▶ _Exercise data_:
+---+

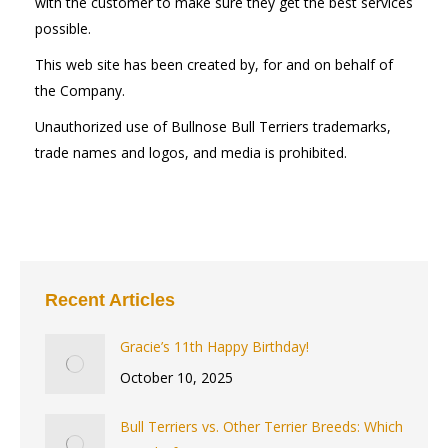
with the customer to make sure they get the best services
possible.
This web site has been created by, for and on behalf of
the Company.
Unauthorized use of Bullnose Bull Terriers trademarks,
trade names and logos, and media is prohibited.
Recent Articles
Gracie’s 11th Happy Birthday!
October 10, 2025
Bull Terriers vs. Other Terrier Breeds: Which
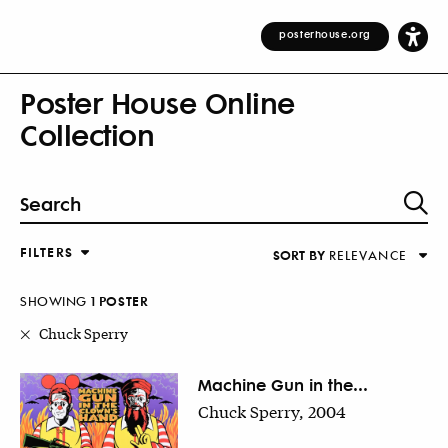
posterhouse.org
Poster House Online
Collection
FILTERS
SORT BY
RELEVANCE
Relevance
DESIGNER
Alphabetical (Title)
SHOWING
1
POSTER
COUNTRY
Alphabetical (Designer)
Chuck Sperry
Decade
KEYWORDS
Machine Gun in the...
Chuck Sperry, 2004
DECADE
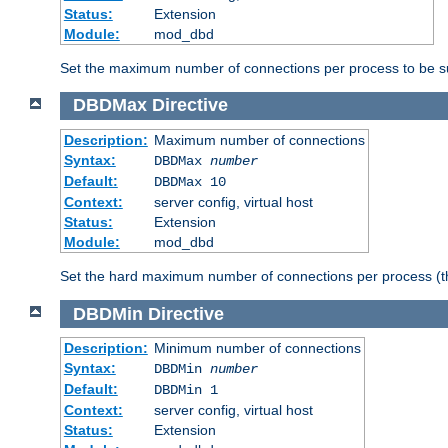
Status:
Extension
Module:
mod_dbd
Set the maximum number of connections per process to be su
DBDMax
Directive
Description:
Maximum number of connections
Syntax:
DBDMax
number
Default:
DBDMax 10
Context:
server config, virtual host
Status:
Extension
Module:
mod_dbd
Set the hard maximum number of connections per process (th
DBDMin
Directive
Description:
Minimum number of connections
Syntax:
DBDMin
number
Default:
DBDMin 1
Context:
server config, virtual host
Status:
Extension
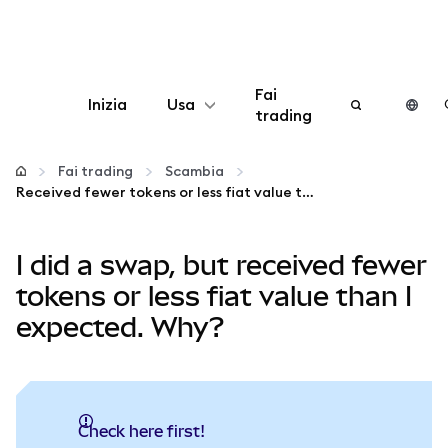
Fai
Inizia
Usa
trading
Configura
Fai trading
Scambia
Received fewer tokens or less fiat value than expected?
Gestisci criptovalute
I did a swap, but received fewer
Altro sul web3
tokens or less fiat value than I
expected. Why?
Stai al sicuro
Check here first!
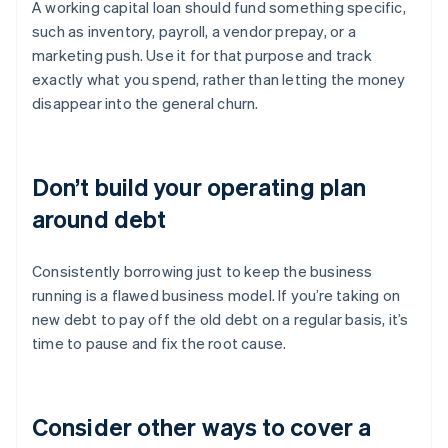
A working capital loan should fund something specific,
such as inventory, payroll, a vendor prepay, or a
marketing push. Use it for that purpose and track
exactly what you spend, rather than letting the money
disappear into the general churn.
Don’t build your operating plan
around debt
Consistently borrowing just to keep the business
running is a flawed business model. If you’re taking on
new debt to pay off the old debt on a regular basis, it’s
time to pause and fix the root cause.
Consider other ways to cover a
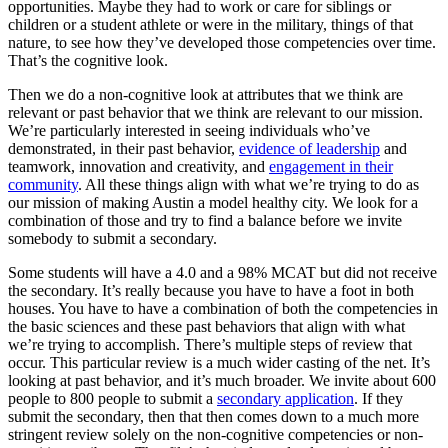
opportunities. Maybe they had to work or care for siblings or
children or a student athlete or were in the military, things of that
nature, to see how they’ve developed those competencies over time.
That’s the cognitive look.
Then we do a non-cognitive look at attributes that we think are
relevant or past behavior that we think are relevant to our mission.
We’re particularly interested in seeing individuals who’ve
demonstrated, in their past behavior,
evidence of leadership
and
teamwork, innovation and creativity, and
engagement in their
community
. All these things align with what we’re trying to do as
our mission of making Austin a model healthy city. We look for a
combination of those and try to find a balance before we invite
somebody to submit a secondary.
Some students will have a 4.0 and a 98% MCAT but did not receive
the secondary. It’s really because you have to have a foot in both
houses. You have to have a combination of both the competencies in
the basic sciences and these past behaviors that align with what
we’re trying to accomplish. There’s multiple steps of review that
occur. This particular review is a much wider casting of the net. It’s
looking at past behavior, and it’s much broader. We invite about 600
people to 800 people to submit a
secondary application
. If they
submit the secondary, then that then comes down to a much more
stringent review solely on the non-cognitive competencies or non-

+---+

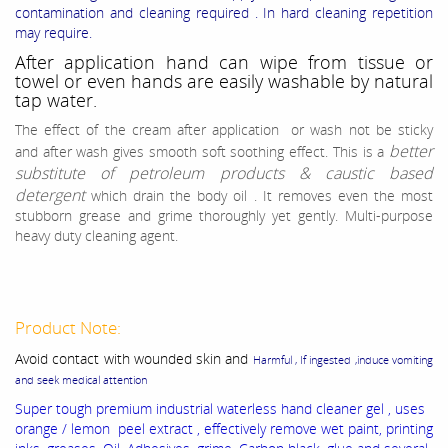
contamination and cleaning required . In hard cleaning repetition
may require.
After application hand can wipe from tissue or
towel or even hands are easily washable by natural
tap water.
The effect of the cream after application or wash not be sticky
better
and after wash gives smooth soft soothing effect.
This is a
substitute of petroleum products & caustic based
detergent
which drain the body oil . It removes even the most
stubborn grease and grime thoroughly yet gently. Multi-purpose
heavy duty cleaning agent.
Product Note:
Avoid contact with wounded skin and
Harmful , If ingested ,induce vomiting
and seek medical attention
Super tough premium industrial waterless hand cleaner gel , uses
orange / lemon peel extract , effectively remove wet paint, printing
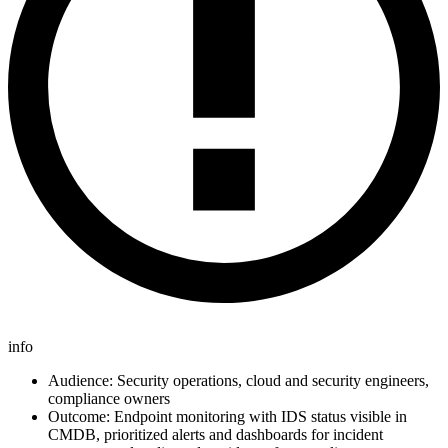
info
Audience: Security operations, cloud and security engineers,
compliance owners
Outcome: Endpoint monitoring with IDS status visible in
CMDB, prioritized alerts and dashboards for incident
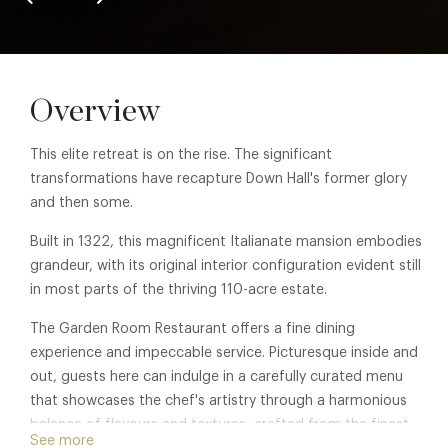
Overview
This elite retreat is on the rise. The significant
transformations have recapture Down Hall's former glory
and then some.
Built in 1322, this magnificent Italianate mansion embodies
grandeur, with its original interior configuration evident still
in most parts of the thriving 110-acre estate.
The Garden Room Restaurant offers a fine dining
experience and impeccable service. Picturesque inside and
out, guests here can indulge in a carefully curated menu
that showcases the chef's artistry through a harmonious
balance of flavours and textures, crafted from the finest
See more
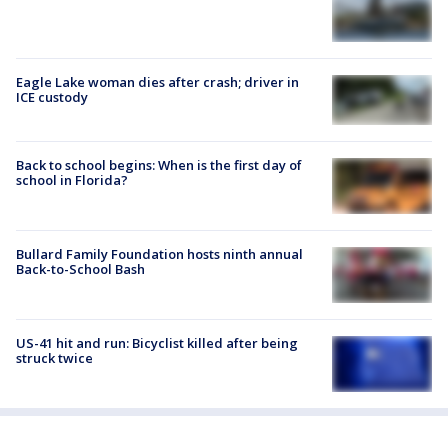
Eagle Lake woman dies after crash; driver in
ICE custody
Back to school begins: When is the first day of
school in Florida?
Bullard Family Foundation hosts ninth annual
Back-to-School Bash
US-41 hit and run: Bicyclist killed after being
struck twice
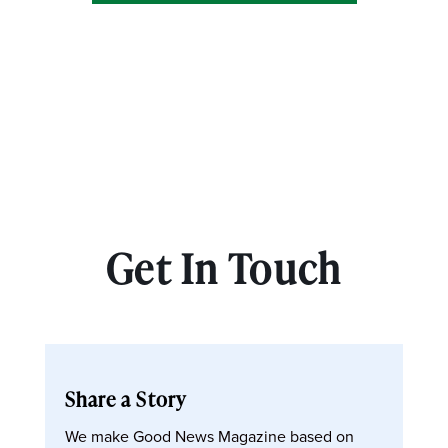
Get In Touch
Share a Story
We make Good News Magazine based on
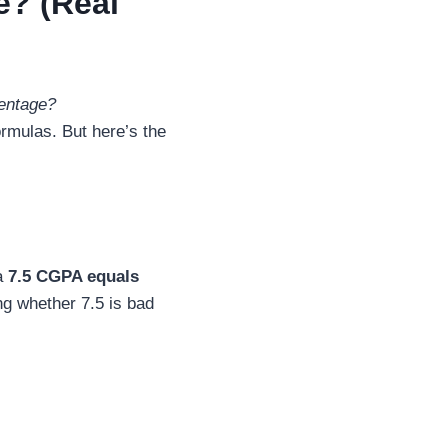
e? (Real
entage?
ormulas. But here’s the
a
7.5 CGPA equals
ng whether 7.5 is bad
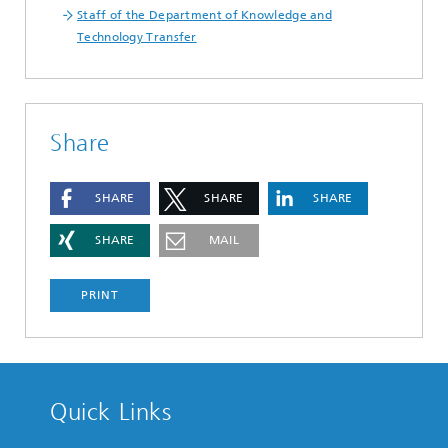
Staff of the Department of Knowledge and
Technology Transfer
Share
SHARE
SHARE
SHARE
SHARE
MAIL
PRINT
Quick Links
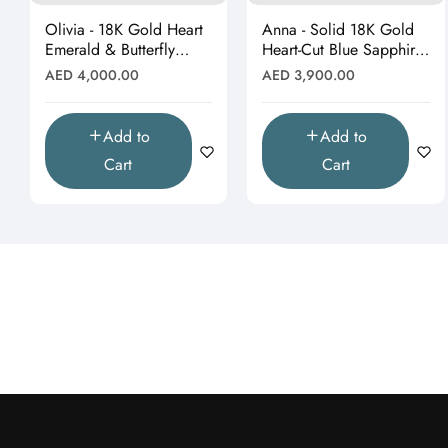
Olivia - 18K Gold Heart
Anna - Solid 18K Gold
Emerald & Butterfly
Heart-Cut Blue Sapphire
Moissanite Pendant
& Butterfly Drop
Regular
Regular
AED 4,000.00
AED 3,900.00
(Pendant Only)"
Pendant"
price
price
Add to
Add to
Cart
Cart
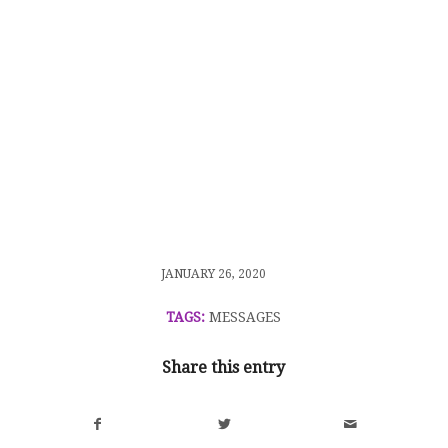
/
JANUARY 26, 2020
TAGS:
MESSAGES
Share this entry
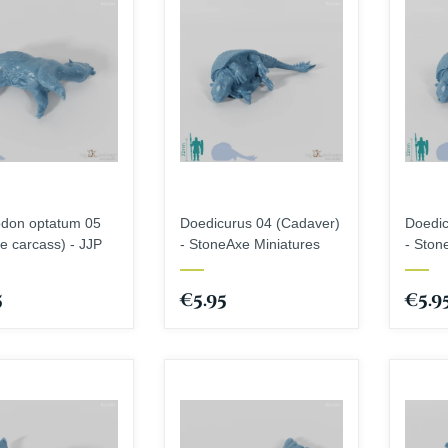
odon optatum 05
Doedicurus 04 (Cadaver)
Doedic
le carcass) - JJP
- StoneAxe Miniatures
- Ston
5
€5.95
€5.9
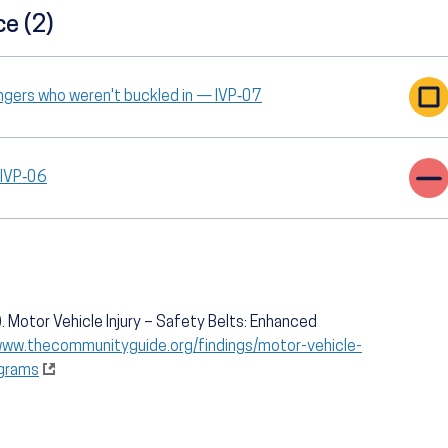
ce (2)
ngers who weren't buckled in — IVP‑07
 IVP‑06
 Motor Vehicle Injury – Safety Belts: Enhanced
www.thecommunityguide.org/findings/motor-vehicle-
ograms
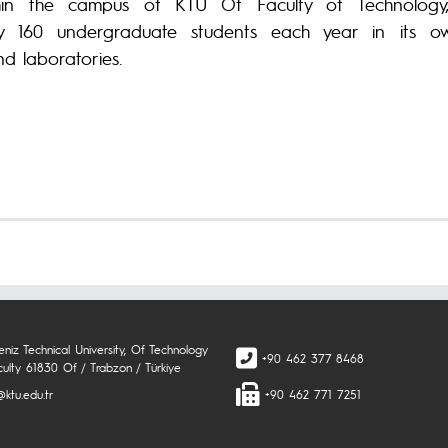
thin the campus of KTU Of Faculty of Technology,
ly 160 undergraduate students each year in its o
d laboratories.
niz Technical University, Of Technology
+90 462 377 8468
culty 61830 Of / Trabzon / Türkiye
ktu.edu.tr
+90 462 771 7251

+---+

Go through the records above and return each line in which the word "process" occurs.

Set the maximum number of connections per process to be su
Set the hard maximum number of connections per process (th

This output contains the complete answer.